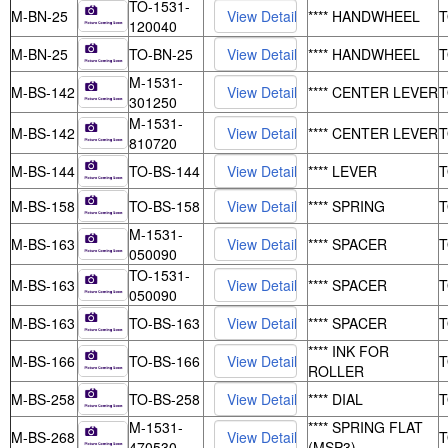
TO-1531-
M-BN-25
**** HANDWHEEL
120040
M-BN-25
TO-BN-25
**** HANDWHEEL
M-1531-
M-BS-142
**** CENTER LEVER
301250
M-1531-
M-BS-142
**** CENTER LEVER
810720
M-BS-144
TO-BS-144
**** LEVER
M-BS-158
TO-BS-158
**** SPRING
M-1531-
M-BS-163
**** SPACER
050090
TO-1531-
M-BS-163
**** SPACER
050090
M-BS-163
TO-BS-163
**** SPACER
**** INK FOR
M-BS-166
TO-BS-166
ROLLER
M-BS-258
TO-BS-258
**** DIAL
M-1531-
**** SPRING FLAT
M-BS-268
470530
(MSP3)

□ □ □

▶ [Exercise instructions]
Repeat the listing in full and exactly. Leave any pictures out.

▶ [Exercise response]
TO-1531-
M-BN-25
**** HANDWHEEL
120040
M-BN-25
TO-BN-25
**** HANDWHEEL
M-1531-
M-BS-142
**** CENTER LEVER
301250
M-1531-
M-BS-142
**** CENTER LEVER
810720
M-BS-144
TO-BS-144
**** LEVER
M-BS-158
TO-BS-158
**** SPRING
M-1531-
M-BS-163
**** SPACER
050090
TO-1531-
M-BS-163
**** SPACER
050090
M-BS-163
TO-BS-163
**** SPACER
**** INK FOR
M-BS-166
TO-BS-166
ROLLER
M-BS-258
TO-BS-258
**** DIAL
M-1531-
**** SPRING FLAT
M-BS-268
470530
(MSP3)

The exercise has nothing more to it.